Monday, September 22, 2025

All In A Name

I have written in the past that I am a "name nerd."

I find names interesting.

You can read some previous posts I have written on names herehere and here.

There usually is a story involved in most names.

Historically, family names have been the predominant means of naming a baby.  That is one of the reasons that if you went back to the 1880's, one in every four boys was named John, William, James or George. One reason--they did not have access to baby name books or the internet. What was the one book people had? The Bible.

A lot has changed in the baby name business in the last 30 or 40 years. The most important change has been the accessibility of information on the internet. Instead of relying on the Bible, family history or a dog-eared baby name book of 1,000 names, you can now peruse 10,000 names at the click of a mouse.

You can also learn exactly how popular the name is, what other people think of it on 7 dimensions (strong? sexy? sophisticated? smart?) and other people's experiences with the name from websites such as Nameberry.

Names are also cyclical coming in and out of favor. Names of friends in my high school years have gotten old and out of favor (Barbara, Nancy, Janet, Keith, Dennis etc) at the same time that names of my grandparents' friends are newly discovered and become popular once again (Olivia, Emma, Clara, Henry, George).

Names also do not generally tell you much about the person who has the name but it can tell you something about the parents (particularly the mother) who chose the name according to Steven Levitt and Stephen Dubner in their book Freakanomcs.

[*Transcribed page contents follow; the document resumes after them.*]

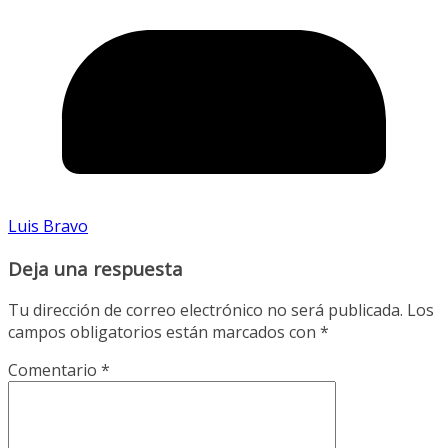
Luis Bravo
Deja una respuesta
Tu dirección de correo electrónico no será publicada.
Los
campos obligatorios están marcados con
*
Comentario
*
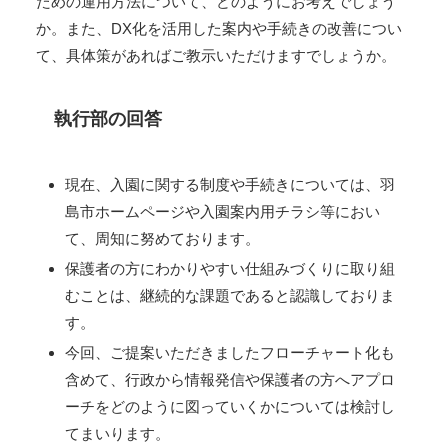
ための運用方法について、どのようにお考えでしょう
か。また、DX化を活用した案内や手続きの改善につい
て、具体策があればご教示いただけますでしょうか。
執行部の回答
現在、入園に関する制度や手続きについては、羽
島市ホームページや入園案内用チラシ等におい
て、周知に努めております。
保護者の方にわかりやすい仕組みづくりに取り組
むことは、継続的な課題であると認識しておりま
す。
今回、ご提案いただきましたフローチャート化も
含めて、行政から情報発信や保護者の方へアプロ
ーチをどのように図っていくかについては検討し
てまいります。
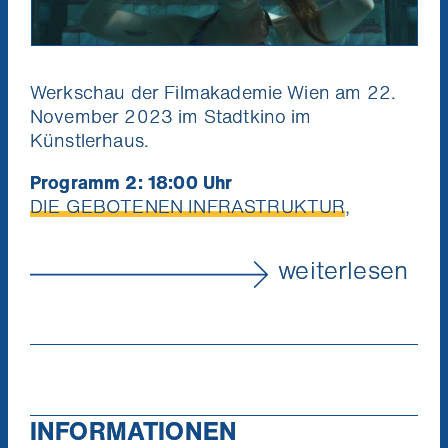
Werkschau der Filmakademie Wien am 22.
November 2023 im Stadtkino im
Künstlerhaus.
Programm 2: 18:00 Uhr
DIE GEBOTENEN INFRASTRUKTUR
,
Essayfilm, 18 min, Preview
LASAGNE
, Kurzspielfilm, 12 min, Preview
weiterlesen
ALS ER EIN STAR WAR
, Kurzspielfilm, 27
min, 2023
CHARLIE, Kurzspielfilm, 29 min, Preview
Ich 
INFORMATIONEN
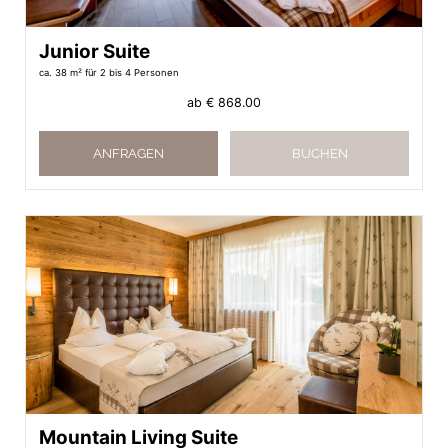
Junior Suite
ca. 38 m²
für 2 bis 4 Personen
ab
€ 868.00
ANFRAGEN
BUCHEN
Mountain Living Suite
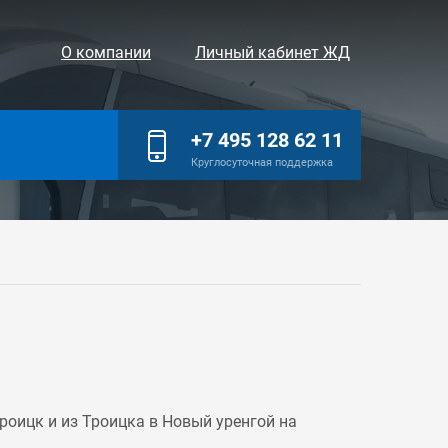
О компании
Личный кабинет ЖД
+7 495 128 62 11
Круглосуточная поддержка
оицк и из Троицка в Новый уренгой на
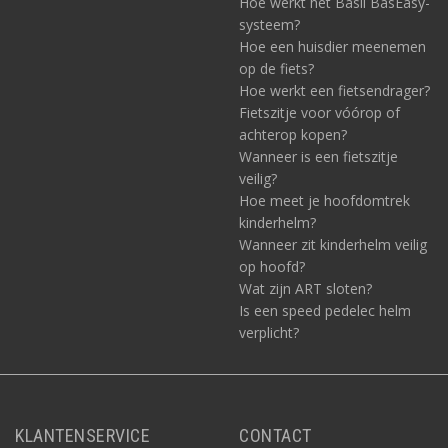
Hoe werkt het Basil BasEasy-
systeem?
Hoe een huisdier meenemen
op de fiets?
Hoe werkt een fietsendrager?
Fietszitje voor vóórop of
achterop kopen?
Wanneer is een fietszitje
veilig?
Hoe meet je hoofdomtrek
kinderhelm?
Wanneer zit kinderhelm veilig
op hoofd?
Wat zijn ART sloten?
Is een speed pedelec helm
verplicht?
KLANTENSERVICE
CONTACT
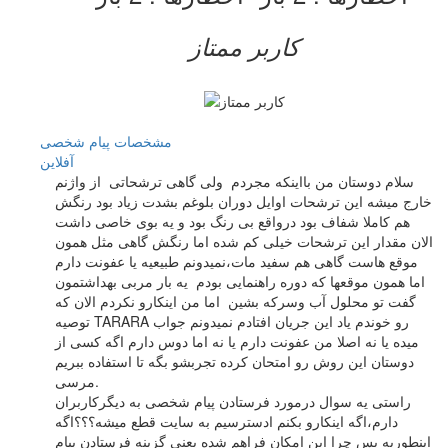
کاربر ممتاز
مشخصات
پیام شخصی
آفلاين
سلام دوستان من بااینکه مجردم ولی گاهی ترشحاتی از واژنم
خارج میشه این ترشحات اوایل دوران بلوغم بشدت زیاد بود رنگش
هم کاملا شفاف بود درواقع بی رنگ بود و یه بوی خاصی داشت
الان مقدار این ترشحات خیلی کم شده اما رنگش گاهی مثل همون
موقع هاست گاهی هم سفید مات،نمیدونم طبیعیه یا عفونت دارم
اما همون موقعها که دوره راهنمایی بودم یه بار مربی بهداشتمون
گفت تو محلول آب وسرکه بشین اما من اینکارو نکردم الان که
توصیه TARARA رو خوندم یاد این جریان افتادم نمیدونم جواب
میده یا نه اصلا من عفونت دارم یا نه اما دوس دارم اگه کسی از
دوستان این روش رو امتحان کرده تجربشو بگه تا استفاده ببریم
.مرسی
راستی یه سوال درمورد فرستادن پیام شخصی به دیگرکاربران
دارم،اگه اینکارو بکنم ادسترسیم به سایت قطع میشه؟؟؟اگه
اینطوریه پس چرا این امکان فراهم شده یعنی گزینه فرستادن پیام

That book contains an entire chapter on names.

While the above statement is generally true, I have found some interesting data recently that certain names are more or less common in indicating whether that person is a registered Democrat or Republican.

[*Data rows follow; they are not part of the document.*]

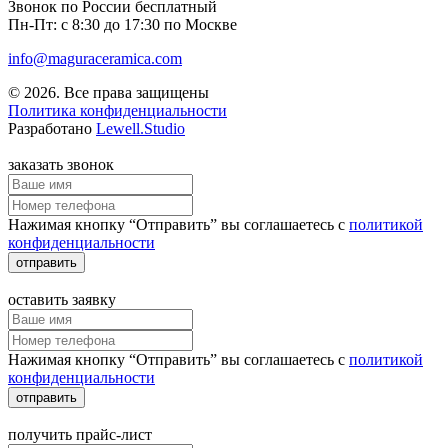
Звонок по России бесплатный
Пн-Пт: с 8:30 до 17:30 по Москве
info@maguraceramica.com
© 2026. Все права защищены
Политика конфиденциальности
Разработано
Lewell.Studio
заказать звонок
Нажимая кнопку “Отправить” вы соглашаетесь с
политикой
конфиденциальности
отправить
оставить заявку
Нажимая кнопку “Отправить” вы соглашаетесь с
политикой
конфиденциальности
отправить
получить прайс-лист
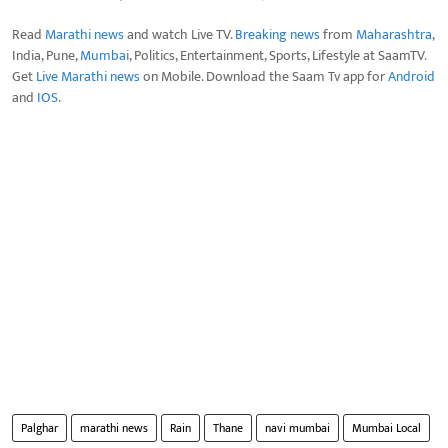
Read
Marathi news
and watch Live TV.
Breaking news
from
Maharashtra
,
India, Pune,
Mumbai
, Politics, Entertainment, Sports, Lifestyle at SaamTV.
Get
Live Marathi news
on Mobile. Download the Saam Tv app for
Android
and
IOS
.
Palghar
marathi news
Rain
Thane
navi mumbai
Mumbai Local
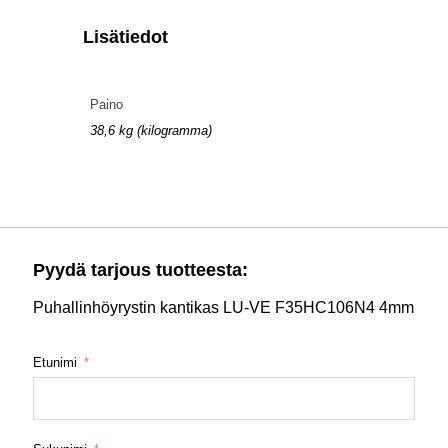
Lisätiedot
Paino
38,6 kg (kilogramma)
Pyydä tarjous tuotteesta:
Puhallinhöyrystin kantikas LU-VE F35HC106N4 4mm
Etunimi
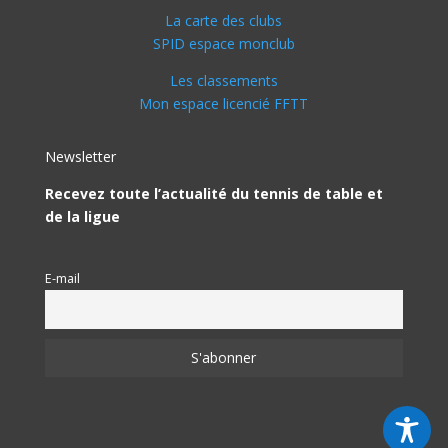
La carte des clubs
SPID espace monclub
Les classements
Mon espace licencié FFTT
Newsletter
Recevez toute l’actualité du tennis de table et
de la ligue
E-mail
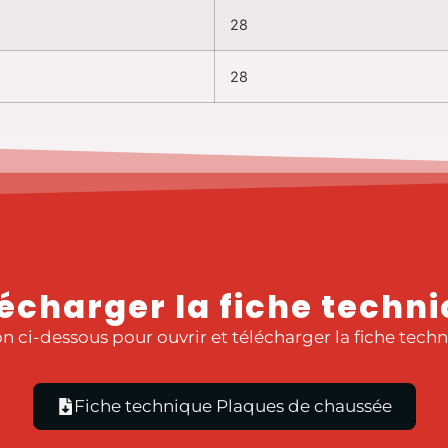
28
28
écharger la fiche techn
n ci-dessous pour ouvrir et télécharger la fiche techn
Fiche technique Plaques de chaussée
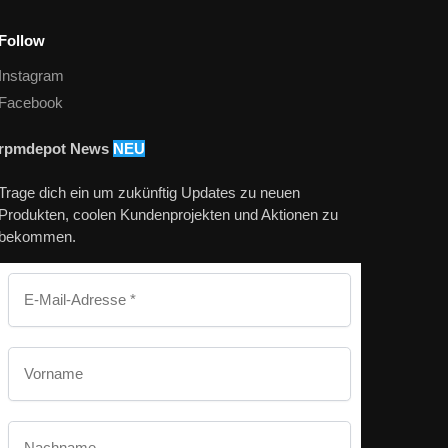
Follow
Instagram
Facebook
rpmdepot News
NEU
Trage dich ein um zukünftig Updates zu neuen
Produkten, coolen Kundenprojekten und Aktionen zu
bekommen.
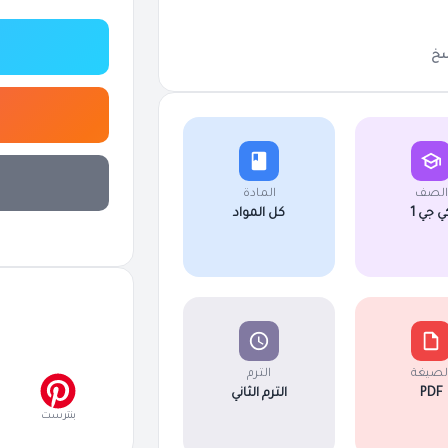
خ
الصف
المادة
ي جي 1
كل المواد
لصيغة
الترم
PDF
الترم الثاني
بنترست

For example, this is a list of the names most likely to be registered as Democrats based on research of voter registration rolls by Zachary Donnini and Havish Netla.



Notice that although this involves the names most likely to be a Democrat they are exclusively female names.

I am going to go out on a limb here and also suggest that these name are almost all African American women.

Neither of those conclusions should be a surprise since women, particularly Black women, are more likely to vote Democrat.

This is a list of the male names that tend to be associated with Democrat registrations.



Of note, Md is short version for Mohammed that is predominantly found in the New York voter rolls.

If you consider all forms of the name Mohammed, Donnini found 82% of the time it was associated with a a Democrat registration.

If we just focus on White registered voter names, these are the most likely to be Democrats.

If you know a Maya, odds are she is a Democrat.



These are the most Republican names.


Again, this list involves all names-male and female.

Notice that all of these names that tilt Republican are male names.

I would also surmise that most are White with a good chance that they were born in the South or Southwest areas of the country.

This should also not be a surprise as White males are voting Republican in large numbers these days.

The list of most Republican female names is particularly interesting.

Female immigrants from Russia and the former Soviet-bloc countries lean heavily to the GOP.

Isn't that interesting?

Do these women know something that other women should be educated about?



Zachary Donnini who compiled this data stated that Karlee, Kassie, Kylee, Rylee, Reagan, Bailee, and Baylee all rank in the Top 25 for GOP female names, but they get bumped from the Top 10 because of those Slavic names.

I am guessing that some of these names might have also been among those young women who famously did those sorority recruitment dance numbers last month.



Link if the video does not open in your browser.

One of the interesting things in looking at the names on the lists above is the wide divergence in the names of Black and White Americans.

This is something that was written about in Freakanomics citing the research of Professor Roland G. Fryer, Jr. of Harvard University.


Professor Roland G. Fryer, Jr.

Fryer has the distinction of being the youngest African American professor (at age 30) to receive tenure at Harvard.

Fryer has spent his career on attempting to understand and quantify the problem of the black achievement gap in America, hoping that hard, scientific data would shed light on the most effective ways to narrow the gap.

One of the questions that Fryer has wrestled with is the virtual segregation of culture between Whites and Blacks in the United States.

They watch different tv shows, they smoke different cigarettes, they like different music as well as the fact that Black parents give their children names that are vastly different from White children.

Fryer came to wonder whether Black culture is a cause of the economic disparity between Blacks and Whites or merely a reflection of it?

Fryer's research found that up until the early 1970's there was significant overlap between Black and White names.

In 1970, a baby girl born in a Black neighborhood was given a name that was only twice as common among Blacks than White.

By 1980 that baby girl received a name that was twenty times more common among Blacks.

There is not any divergence of this magnitude in the names of Asian or Hispanic children compared to Whites.

Such was the influence of the Black Power movement that began in the 1970's where there was a decided trend to celebrate Black culture and disassociate from White culture.

That influence is still very apparent today when looking at the voter registration data compiled by Donnini and Netla.

The unanswered question is the one that Fryer originally set out to unravel.

Is Black culture a cause of economic disparity or merely a reflection of it?

Some questions remain very difficult to answer even after years of study and research.

What we do know is that by just hearing certain names there is a good chance you can discern the politics of that person without knowing anything else about them.